Facebook released its third-quarter earnings report after the closing bell Wednesday. The company posted profits of $1.59 per share and revenues of $10.33 billion, beating our respective consensus estimates of $1.29 and $9.88 billion. These figures also represented year-over-year growth of 47.4% and 80.7%, respectively.

In addition to strong top and bottom line expansion, Facebook once again reported impressive user growth, with daily active users surging roughly 16% to hit a staggering 1.37 billion (also read: Facebook Posts Q3 Earnings Beat, User Growth Hits 16%).

But despite this estimate-crushing growth, investors seem to be concerned with the comments from the company’s polarizing founder and CEO, Mark Zuckerberg.

“Our community continues to grow and our business is doing well,” Zuckerberg said. “But none of that matters if our services are used in ways that don't bring people closer together. We're serious about preventing abuse on our platforms. We're investing so much in security that it will impact our profitability. Protecting our community is more important than maximizing our profits.”

Recently, Zuckerberg has emerged as the latest villain in the ongoing saga related to Russia’s interference in the U.S. election. As details chronicling the country’s use of Facebook to spread disinformation during the campaign cycle have emerged, Zuckerberg and the rest of his executive team have scrambled to save face and take accountability for the content published on their platform.

On top of this, increased public scrutiny over data security, punctuated by the devastating Equifax (EFX - Free Report) breach this year, has the entire internet industry rethinking how its protects its users’ private information.

For Facebook, it appears the response is to double down on security, and the promise of new spending has investors fleeing this morning. But should they be?
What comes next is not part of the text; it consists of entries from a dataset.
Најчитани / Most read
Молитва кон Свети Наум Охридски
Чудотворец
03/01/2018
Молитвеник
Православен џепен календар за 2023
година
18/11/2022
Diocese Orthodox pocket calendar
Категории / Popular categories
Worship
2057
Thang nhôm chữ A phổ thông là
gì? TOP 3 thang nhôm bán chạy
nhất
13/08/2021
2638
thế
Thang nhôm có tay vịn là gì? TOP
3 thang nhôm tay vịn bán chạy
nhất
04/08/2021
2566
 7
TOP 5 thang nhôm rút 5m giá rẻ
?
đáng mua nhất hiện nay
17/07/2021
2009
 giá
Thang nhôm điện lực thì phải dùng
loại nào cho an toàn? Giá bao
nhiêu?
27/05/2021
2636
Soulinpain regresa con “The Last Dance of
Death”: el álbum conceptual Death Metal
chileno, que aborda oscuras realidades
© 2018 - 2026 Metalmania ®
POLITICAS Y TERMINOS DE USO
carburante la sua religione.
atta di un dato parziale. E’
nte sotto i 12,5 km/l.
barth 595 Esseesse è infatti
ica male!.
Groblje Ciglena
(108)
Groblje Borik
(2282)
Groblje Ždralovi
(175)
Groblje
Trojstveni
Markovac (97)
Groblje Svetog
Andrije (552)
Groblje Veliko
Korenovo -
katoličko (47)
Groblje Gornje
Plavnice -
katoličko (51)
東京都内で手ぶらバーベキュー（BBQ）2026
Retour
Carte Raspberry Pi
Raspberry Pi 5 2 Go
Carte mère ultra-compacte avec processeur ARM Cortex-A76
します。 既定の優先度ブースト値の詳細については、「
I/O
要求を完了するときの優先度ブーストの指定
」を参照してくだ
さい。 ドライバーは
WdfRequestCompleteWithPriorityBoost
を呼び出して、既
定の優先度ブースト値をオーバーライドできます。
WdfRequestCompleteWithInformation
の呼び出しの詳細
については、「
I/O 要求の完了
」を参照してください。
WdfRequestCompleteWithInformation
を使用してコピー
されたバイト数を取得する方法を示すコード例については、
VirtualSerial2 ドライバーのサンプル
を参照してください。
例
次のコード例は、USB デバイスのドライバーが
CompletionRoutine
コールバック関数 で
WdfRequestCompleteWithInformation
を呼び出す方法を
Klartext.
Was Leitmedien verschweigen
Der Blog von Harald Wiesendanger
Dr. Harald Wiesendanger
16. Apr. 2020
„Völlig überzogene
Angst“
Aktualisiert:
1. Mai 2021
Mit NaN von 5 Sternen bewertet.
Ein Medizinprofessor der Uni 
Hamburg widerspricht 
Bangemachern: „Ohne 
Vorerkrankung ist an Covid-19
In the wake of the company’s earnings announcement, at least 13 brokerages have already raised their price targets on the stock, with a median target of $208 representing a 13.9% premium to Wednesday’s record-high close.
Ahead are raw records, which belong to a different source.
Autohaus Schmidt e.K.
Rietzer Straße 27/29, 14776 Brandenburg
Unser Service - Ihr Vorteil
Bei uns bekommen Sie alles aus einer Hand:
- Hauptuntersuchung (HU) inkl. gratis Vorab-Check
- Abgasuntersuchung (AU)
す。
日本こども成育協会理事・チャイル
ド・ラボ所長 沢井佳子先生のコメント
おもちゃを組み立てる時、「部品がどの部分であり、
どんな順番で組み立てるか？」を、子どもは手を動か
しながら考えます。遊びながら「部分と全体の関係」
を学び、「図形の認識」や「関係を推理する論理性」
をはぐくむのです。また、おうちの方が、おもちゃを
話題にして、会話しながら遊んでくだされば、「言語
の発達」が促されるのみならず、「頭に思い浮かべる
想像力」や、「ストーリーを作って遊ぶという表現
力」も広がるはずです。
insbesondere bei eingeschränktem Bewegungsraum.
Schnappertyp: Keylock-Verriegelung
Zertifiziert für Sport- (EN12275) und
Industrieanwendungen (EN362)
“Yes, we take foreign meddling in U.S. elections very seriously. Call it what it is—political warfare. And countering will—and should—raise the cost of doing business for FB. But that business is inherently extremely impressive,” said RBC Capital analyst Mark Mahaney.

Mahaney’s firm made the most bullish call on Facebook, raising its price target to $230 from $195. In a similar vein, Susquehanna Financial’s Shyam Patil noted that Facebook has a history of outperforming.

“While the initial expense growth outlook for 2018 may have been more aggressive than anticipated, we would note that [Facebook] has a history of underspending guide, and we are currently well below the low end for expense growth in 2018,” Patil wrote in a note.

For now, Facebook remains a Zacks Rank #1 (Strong Buy). While this ranking could change based on possible estimate revisions in the near future, investors should understand that Zuckerberg’s plans to invest in security do not fundamentally change the remarkable growth story that his company has created.

This fiscal year has seen impressive top and bottom line growth, and we expect that to continue into fiscal 2018. In fact, our current consensus estimates are calling for earnings and revenue to swell by 21.8% and 31.1%, respectively, next year.